Seçim sonuçlarını kafadan yok sayan bir iktidar varken mühür nereye basılacak ve ıslak imzalı tutanağa (kuşkusuz bunlar da önemi) indirgenmiş bir seçim güvenliği anlayışı bizi yeni bir hayal kırıklığına götürebilir.

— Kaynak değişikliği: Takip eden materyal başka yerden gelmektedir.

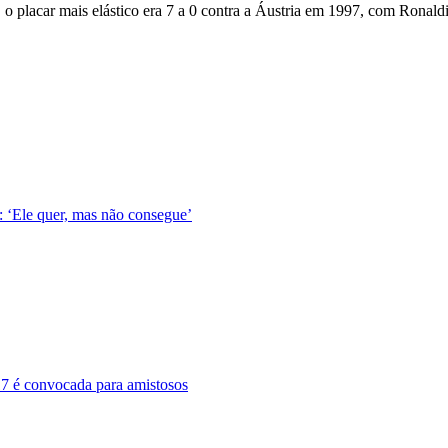
o, o placar mais elástico era 7 a 0 contra a Áustria em 1997, com Ron
 ‘Ele quer, mas não consegue’
-17 é convocada para amistosos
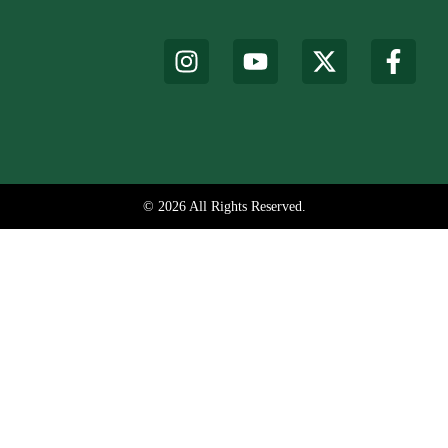
© 2026 All Rights Reserved.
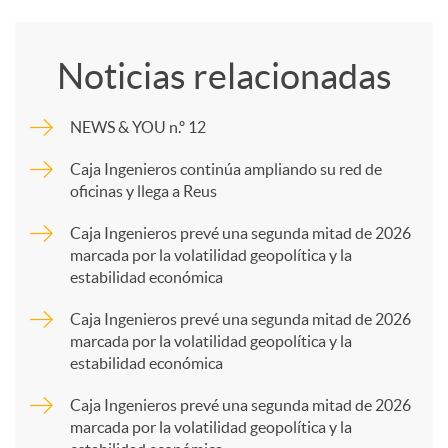
o
Noticias relacionadas
m
NEWS & YOU n.º 12
p
Caja Ingenieros continúa ampliando su red de
oficinas y llega a Reus
a
Caja Ingenieros prevé una segunda mitad de 2026
marcada por la volatilidad geopolítica y la
estabilidad económica
r
Caja Ingenieros prevé una segunda mitad de 2026
marcada por la volatilidad geopolítica y la
t
estabilidad económica
Caja Ingenieros prevé una segunda mitad de 2026
i
marcada por la volatilidad geopolítica y la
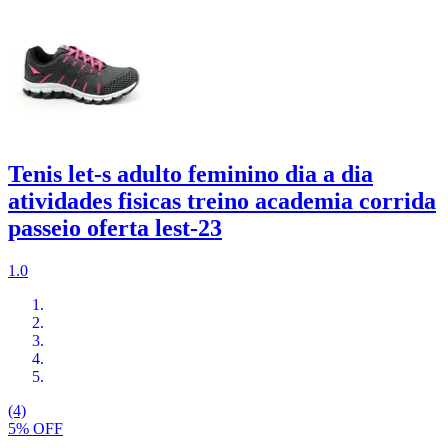
Tenis let-s adulto feminino dia a dia
atividades fisicas treino academia corrida
passeio oferta lest-23
1.0
(4)
5% OFF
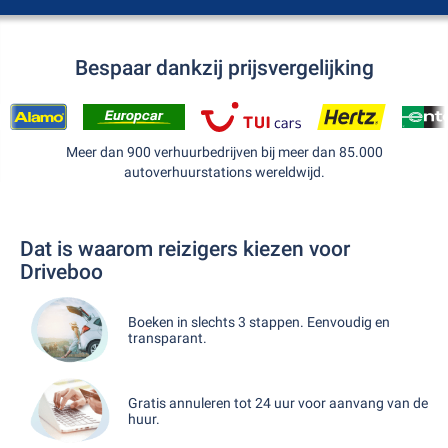
Bespaar dankzij prijsvergelijking
Meer dan 900 verhuurbedrijven bij meer dan 85.000
autoverhuurstations wereldwijd.
Dat is waarom reizigers kiezen voor
Driveboo
Boeken in slechts 3 stappen. Eenvoudig en
transparant.
Gratis annuleren tot 24 uur voor aanvang van de
huur.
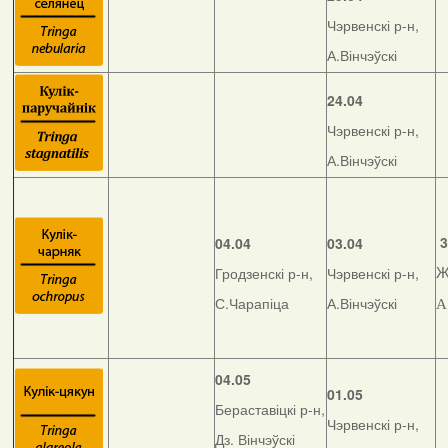
Чэрвенскі р-н,
А.Вінчэўскі
24.04
Чэрвенскі р-н,
А.Вінчэўскі
3
04.04
03.04
Гродзенскі р-н,
Чэрвенскі р-н,
Ж
С.Чарапіца
А.Вінчэўскі
А
04.05
01.05
Бераставіцкі р-н,
Чэрвенскі р-н,
Дз. Вінчэўскі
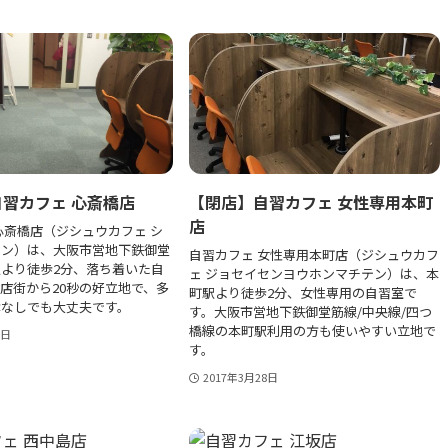
習カフェ 心斎橋店
【閉店】自習カフェ 女性専用本町
店
心斎橋店（ジシュウカフェ シ
テン）は、大阪市営地下鉄御堂
自習カフェ 女性専用本町店（ジシュウカフ
より徒歩2分、落ち着いた自
ェ ジョセイセンヨウホンマチテン）は、本
店街から20秒の好立地で、多
町駅より徒歩2分、女性専用の自習室で
傘なしでも大丈夫です。
す。大阪市営地下鉄御堂筋線/中央線/四つ
橋線の本町駅利用の方も使いやすい立地で
8日
す。
2017年3月28日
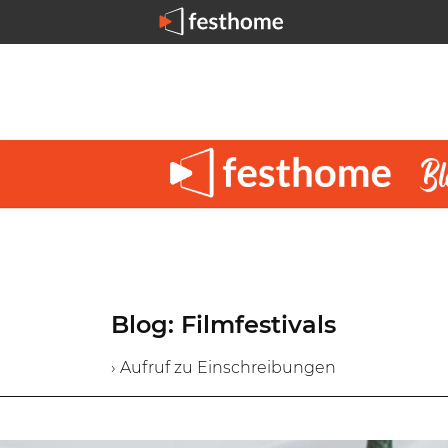
Blog: Filmfestivals
› Aufruf zu Einschreibungen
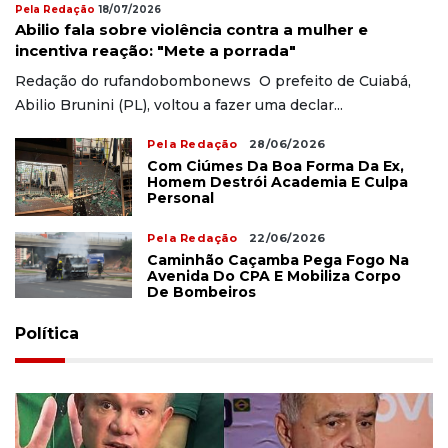
Pela Redação
18/07/2026
Abilio fala sobre violência contra a mulher e
incentiva reação: "Mete a porrada"
Redação do rufandobombonews O prefeito de Cuiabá,
Abilio Brunini (PL), voltou a fazer uma declar...
Pela Redação
28/06/2026
Com Ciúmes Da Boa Forma Da Ex,
Homem Destrói Academia E Culpa
Personal
Pela Redação
22/06/2026
Caminhão Caçamba Pega Fogo Na
Avenida Do CPA E Mobiliza Corpo
De Bombeiros
Política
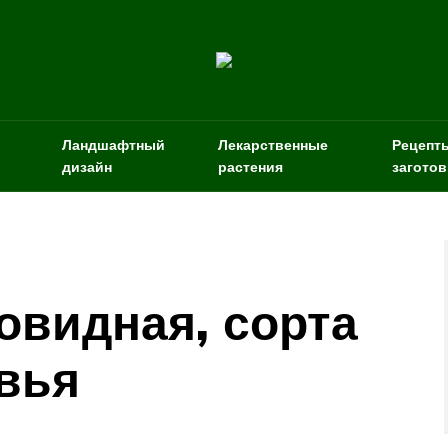
Ландшафтный
Лекарственные
Рецепт
дизайн
растения
заготов
овидная, сорта
вья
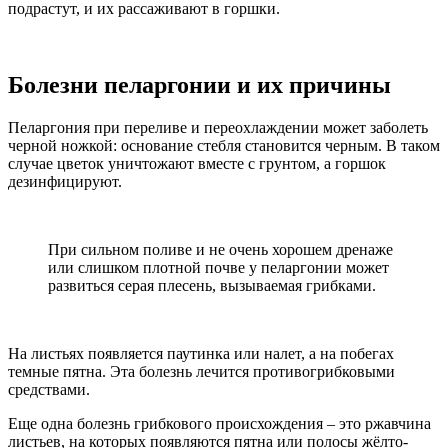
подрастут, и их рассаживают в горшки.
Болезни пеларгонии и их причины
Пеларгония при переливе и переохлаждении может заболеть
черной ножкой: основание стебля становится черным. В таком
случае цветок уничтожают вместе с грунтом, а горшок
дезинфицируют.
При сильном поливе и не очень хорошем дренаже
или слишком плотной почве у пеларгонии может
развиться серая плесень, вызываемая грибками.
На листьях появляется паутинка или налет, а на побегах
темные пятна. Эта болезнь лечится противогрибковыми
средствами.
Еще одна болезнь грибкового происхождения – это ржавчина
листьев, на которых появляются пятна или полосы жёлто-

Sandık güvenliği adil ve güvenli seçimin son noktası ve işlerin geri döndürülmesinin imkansız olduğu noktadır. Propaganda sürecinden iletişim ve devlet olanaklarının adil kullanımına, oyların takibinden seçim hakimlerinin belirlenmesine kadar daha belirleyici aşamalar göz ardı edilmemeli. Bu süreçlerde daha etkin adımlar atılmalı. Hatta adil ve güvenli ortamda yapılmayan bir seçime katılınmayacağı ve -hukuki ve fiili olarak- tanınmayacağı açıklanmalıdır.

Yapılabilecek daha çok şey var. Bu konuda yazmaya devam edeceğim.